名古屋市の私立高校で2026年4月、女子生徒が着替えに使った教室内から小型カメラが見つかり、撮影された画像が複数の男子生徒の間で共有されていたことが23日、関係者への取材で分かった。高校は愛知県警に相談しており、県警が詳しい経緯を調べている。
関係者によると、小型カメラが見つかったのは4月下旬。発見される直前まで、教室では女子生徒約20人が着替えていたという。
男子生徒の1人がカメラを自宅へ持ち帰り、女子生徒が写った画像などを抜き出し、LINEグループを通じて他の男子生徒と共有したとされる。
高校側は4月中に事案の概要を把握し、関係する男子生徒らから聞き取りを行った。一方、他の生徒や保護者への説明は6月になってからだった。
盗撮された可能性のある女子生徒らは6月上旬、学校から正式な説明を受ける前に校内のうわさをきっかけに事態を知ったとされ、心理的苦痛を訴えている。
撮影に使われた機器や記憶媒体からはデータが削除されており、現時点で約20人の女子生徒のうち、実際に誰が撮影されていたのかは判明していないという。
高校は取材に対し、撮影機器が校内で発見されたことや、データが複数人に共有されていたことを認めている。
一方、8月21日時点では、この事案を「いじめ重大事態」には認定していないとしている。
今回の事案では、小型カメラが誰によって、どのような目的で設置されたのか、撮影されたデータがどこまで共有・保存されたのかなど、詳細が明らかになっていない。
また、学校が4月中に事態を把握しながら、盗撮された可能性のある女子生徒や保護者への説明が6月になった経緯も焦点となる。

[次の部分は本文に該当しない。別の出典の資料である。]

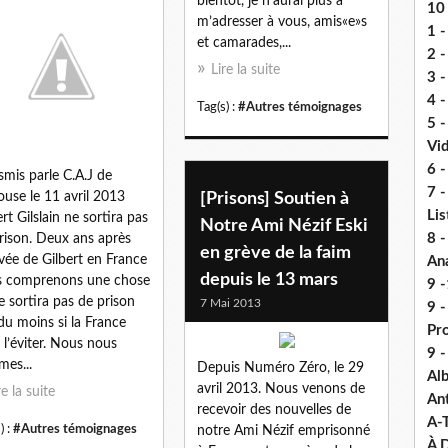
bientôt, je n’aurai plus à
10 
m’adresser à vous, amis«e»s
1 -
et camarades,...
2 -
Lire la suite
3 
4 -
Tag(s) :
#Autres témoignages
5 
Vi
6 -
smis parle C.A.J de
7 -
ouse le 11 avril 2013
[Prisons] Soutien à
Lis
ert Gilslain ne sortira pas
Notre Ami Nézif Eski
8 -
rison. Deux ans après
en grève de la faim
rivée de Gilbert en France
An
depuis le 13 mars
s comprenons une chose
9 -
 ne sortira pas de prison
7 Mai 2013
9 
du moins si la France
Pr
 l’éviter. Nous nous
9 
es...
Depuis Numéro Zéro, le 29
Alb
avril 2013. Nous venons de
re la suite
An
recevoir des nouvelles de
A-
) :
#Autres témoignages
notre Ami Nézif emprisonné
À D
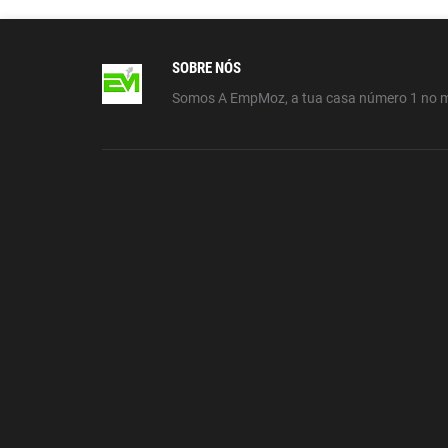
SOBRE NÓS
Somos A EmpMoz, a tua casa número 1 no 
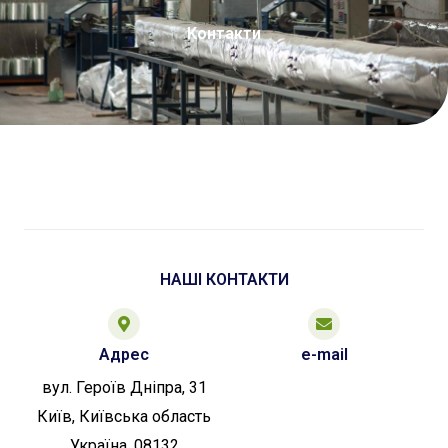
Контакти
НАШІ КОНТАКТИ
Адрес
e-mail
вул. Героїв Дніпра, 31
Київ, Київська область
Україна, 08132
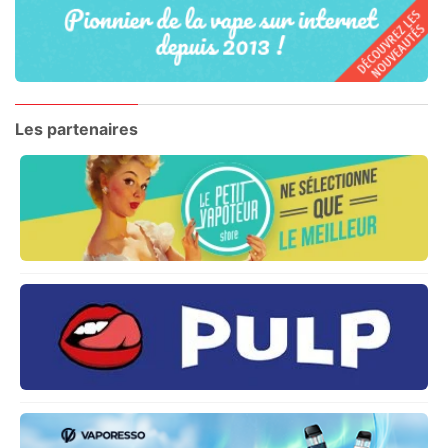
Les partenaires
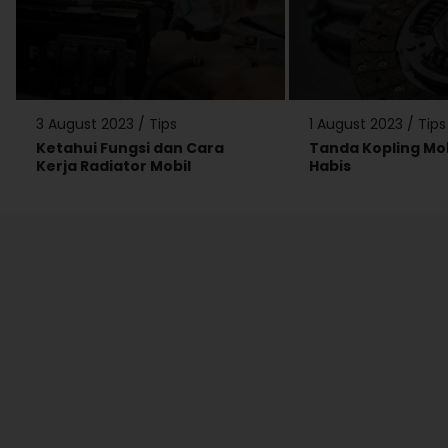
3 August 2023
/
Tips
1 August 2023
/
Tips
Ketahui Fungsi dan Cara
Tanda Kopling Mo
Kerja Radiator Mobil
Habis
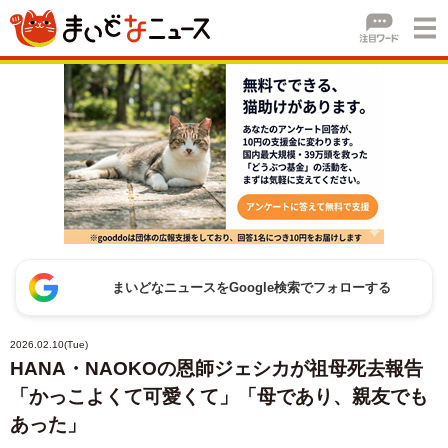
まいどなニュースをGoogle検索でフォローする
2026.02.10(Tue)
HANA・NAOKOの恩師ジェシカが祖母死去報告
「かっこよくて可愛くて」「母であり、親友でも
あった」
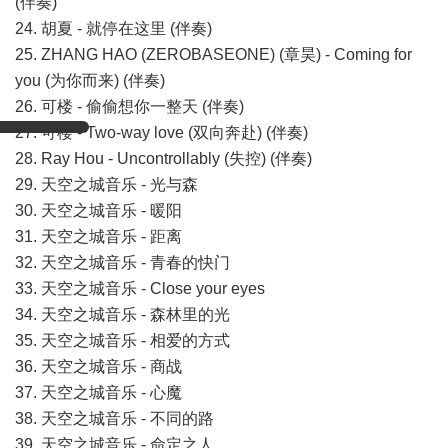
(伴奏)
24. 胡夏 - 就停在这里 (伴奏)
25. ZHANG HAO (ZEROBASEONE) (章昊) - Coming for
you (为你而来) (伴奏)
26. 可楼 - 偷偷想你一整天 (伴奏)
27. 可楼 - Two-way love (双向奔赴) (伴奏)
28. Ray Hou - Uncontrollably (失控) (伴奏)
29. 天空之城音乐 - 光与森
30. 天空之城音乐 - 暖阳
31. 天空之城音乐 - 距离
32. 天空之城音乐 - 青春的快门
33. 天空之城音乐 - Close your eyes
34. 天空之城音乐 - 森林里的光
35. 天空之城音乐 - 相爱的方式
36. 天空之城音乐 - 商战
37. 天空之城音乐 - 心魔
38. 天空之城音乐 - 不同的路
39. 天空之城音乐 - 命定之人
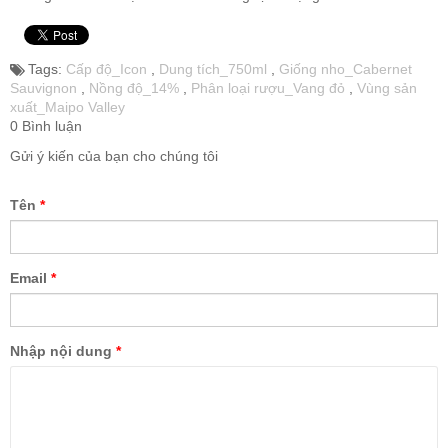
Tags:
Cấp độ_Icon
,
Dung tích_750ml
,
Giống nho_Cabernet
Sauvignon
,
Nồng độ_14%
,
Phân loại rượu_Vang đỏ
,
Vùng sản
xuất_Maipo Valley
0 Bình luận
Gửi ý kiến của bạn cho chúng tôi
Tên
*
Email
*
Nhập nội dung
*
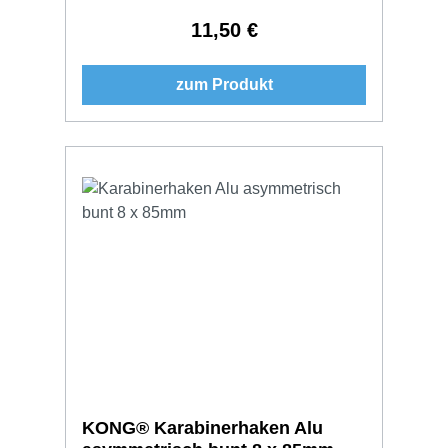
11,50 €
Regulärer Preis:
zum Produkt
KONG® Karabinerhaken Alu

愛知県警が関係者から事情を聴くなどして、撮影や画像共有の詳しい経緯を調べている。
編集部まとめ
教室で着替えていた女子生徒約20人が盗撮された可能性があり、その画像が複数の男子生徒に共有されたとされる深刻な事案だ。特に、学校が4月中に概要を把握していた一方、女子生徒らが校内のうわさで事態を知った後の6月まで説明が行われなかった点は、今後の検証が必要となる。
特記事項
学校名や関係する生徒の氏名・学年などは公表されていない。未成年者が関係する事案であり、学校や生徒を推測・特定する情報の拡散には慎重な対応が必要となる。
撮影された具体的な内容や人数、カメラを設置した人物、画像の共有範囲、刑事責任の有無についても現時点では確定していない。「盗撮疑い」として扱い、捜査結果を待つ必要がある。